A Look at the MOVEit Vulnerabilities

Fresh challenges are always popping up in the ever-evolving landscape of cybersecurity. This time, the spotlight is on MOVEit, a popular managed file transfer (MFT) software product. Over the last few weeks, several disclosures unveiled a host of SQL injection vulnerabilities, prompting concern among companies and institutions worldwide.

On May 31, Progress Software, American public company offering software for creating and deploying business applications, disclosed the first vulnerability, CVE-2023-34362. Since then, five more CVEs have been identified: CVE-2023-35036, CVE-2023-35708, CVE-2023-36934, CVE-2023-36932, and CVE-2023-36933. Estimates suggest that over 300 different entities have fallen victim to these vulnerabilities, including major global companies and local governments.

SQL Injection Vulnerabilities

SQL injection vulnerabilities allow unauthenticated attackers to gain unauthorized access to databases, undermining the security infrastructure of the application. In the case of MOVEit, these vulnerabilities have provided a dangerous gateway to databases.

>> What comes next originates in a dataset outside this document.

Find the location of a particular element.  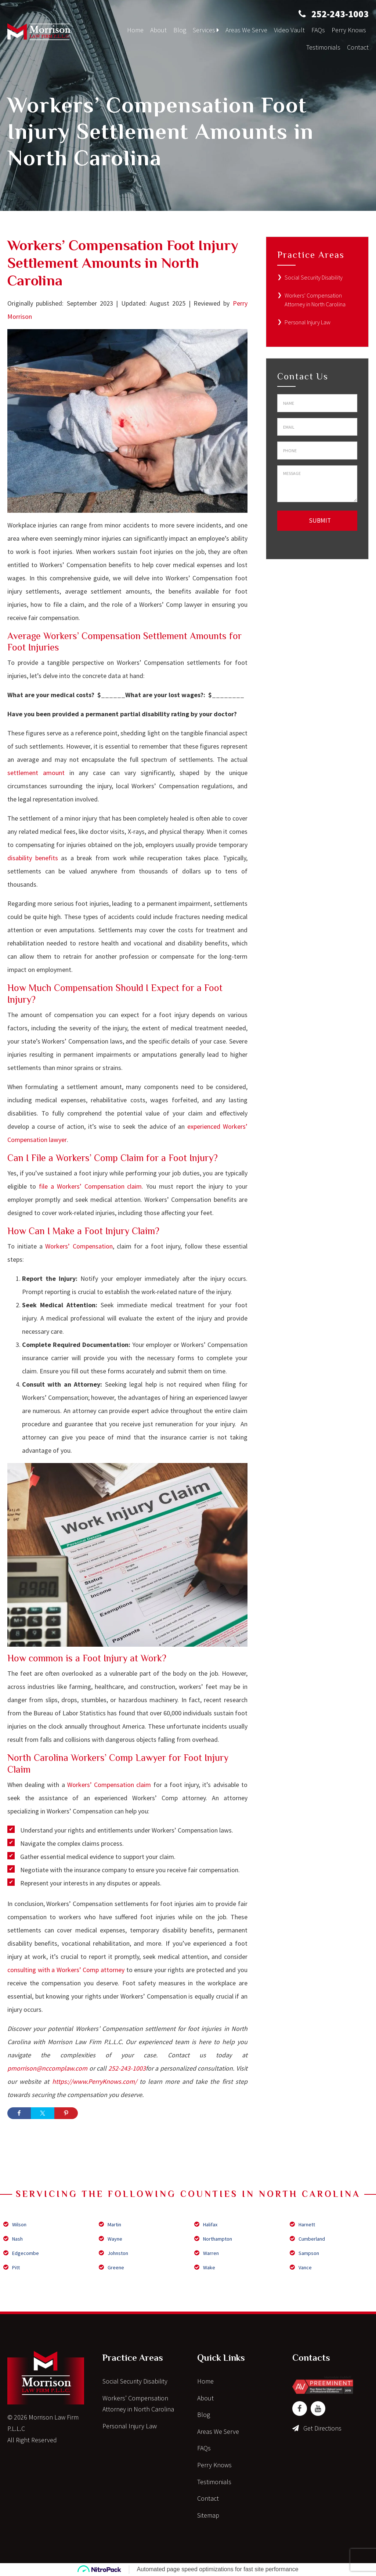 252-243-1003 is located at coordinates (340, 14).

One threat actor has stood out in exploiting these weaknesses: the “Cl0p” ransomware gang. Researchers believe that Cl0p has been quietly exploiting these vulnerabilities since July 2021. Moreover, experts speculate they might have procured the vulnerability from online black markets where researchers sell this information.

The Call to Action: Immediate Remediation

The ongoing incident has MOVEit customers shoring up their cybersecurity defenses. It is strongly advised that companies immediately update their MOVEit instances to the latest patched versions, particularly focusing on publicly exposed interfaces. These vulnerabilities, coupled with potential non-disclosed zero-day threats, are actively being exploited in the wild.

While Progress Software has yet to release an official remediation guide or statement, the primary advice remains clear: immediate and thorough patching is essential to safeguard against the current threats.

The Automotive and Mobility Sector: A Lucrative Target

Though no specific incidents have been linked to this vulnerability, the long-standing exploitation of these vulnerabilities indicates a broad spectrum of potential victims.

It’s critical for smart mobility players to remain vigilant. The massive amounts of data and services that the industry produces and uses make it a prime target for threat actors, and the potential for notoriety is the potential financial gain. This series of vulnerabilities, and the subsequent exploitation by groups like Cl0p, emphasizes the ongoing challenges in the cybersecurity landscape. 

Utilizing threat intelligence can help OEMs, Tier 1s, and 2s to gain visibility into their threat landscape and manage their cybersecurity risks. With dedicated insights into the SBOM, specific threats and vulnerabilities can be identified ahead of an exploit allowing for timely risk management.